Find the lines in the records below that contain "item", and report each of them.

:::

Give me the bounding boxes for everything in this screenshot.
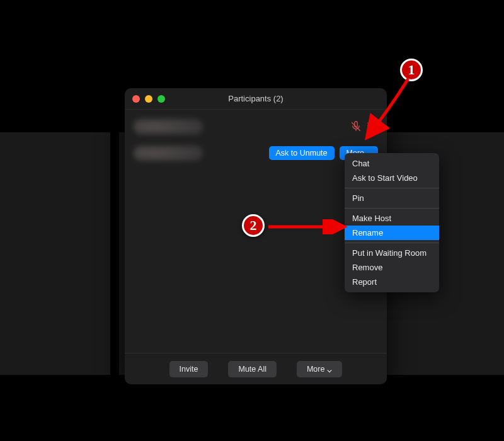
- footer-more-label: More: [307, 365, 324, 374]
- invite-button[interactable]: Invite: [169, 361, 209, 377]
- zoom-window-button[interactable]: [158, 95, 165, 103]
- menu-item-pin[interactable]: Pin: [345, 191, 439, 205]
- participant-row[interactable]: [125, 113, 387, 140]
- menu-item-rename[interactable]: Rename: [345, 226, 439, 240]
- background-gap: [110, 132, 119, 375]
- titlebar: Participants (2): [125, 88, 387, 110]
- chevron-down-icon: [327, 367, 332, 372]
- participant-name-redacted: [134, 118, 203, 135]
- menu-separator: [345, 243, 439, 243]
- menu-item-waiting-room[interactable]: Put in Waiting Room: [345, 246, 439, 260]
- menu-separator: [345, 208, 439, 209]
- video-off-icon: [367, 121, 378, 132]
- annotation-badge-1: 1: [400, 59, 423, 81]
- minimize-window-button[interactable]: [145, 95, 152, 103]
- close-window-button[interactable]: [132, 95, 140, 103]
- annotation-number: 1: [408, 62, 415, 78]
- mute-all-button[interactable]: Mute All: [228, 361, 276, 377]
- annotation-badge-2: 2: [242, 214, 265, 237]
- more-dropdown-menu: Chat Ask to Start Video Pin Make Host Re…: [345, 153, 439, 292]
- participant-name-redacted: [134, 145, 203, 161]
- menu-item-ask-video[interactable]: Ask to Start Video: [345, 171, 439, 185]
- menu-item-report[interactable]: Report: [345, 275, 439, 289]
- menu-item-chat[interactable]: Chat: [345, 156, 439, 171]
- panel-footer: Invite Mute All More: [125, 353, 387, 384]
- menu-separator: [345, 188, 439, 188]
- annotation-number: 2: [250, 217, 257, 234]
- traffic-lights: [125, 95, 165, 103]
- footer-more-button[interactable]: More: [297, 361, 342, 377]
- menu-item-make-host[interactable]: Make Host: [345, 211, 439, 226]
- menu-item-remove[interactable]: Remove: [345, 260, 439, 275]
- mic-muted-icon: [350, 121, 362, 132]
- ask-to-unmute-button[interactable]: Ask to Unmute: [269, 146, 335, 160]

:::

RESULT FOR THIS TASK
- menu-item-pin[interactable]: Pin: [345, 191, 439, 205]
- menu-item-rename[interactable]: Rename: [345, 226, 439, 240]
- menu-item-waiting-room[interactable]: Put in Waiting Room: [345, 246, 439, 260]
- menu-item-ask-video[interactable]: Ask to Start Video: [345, 171, 439, 185]
- menu-item-report[interactable]: Report: [345, 275, 439, 289]
- menu-item-chat[interactable]: Chat: [345, 156, 439, 171]
- menu-item-make-host[interactable]: Make Host: [345, 211, 439, 226]
- menu-item-remove[interactable]: Remove: [345, 260, 439, 275]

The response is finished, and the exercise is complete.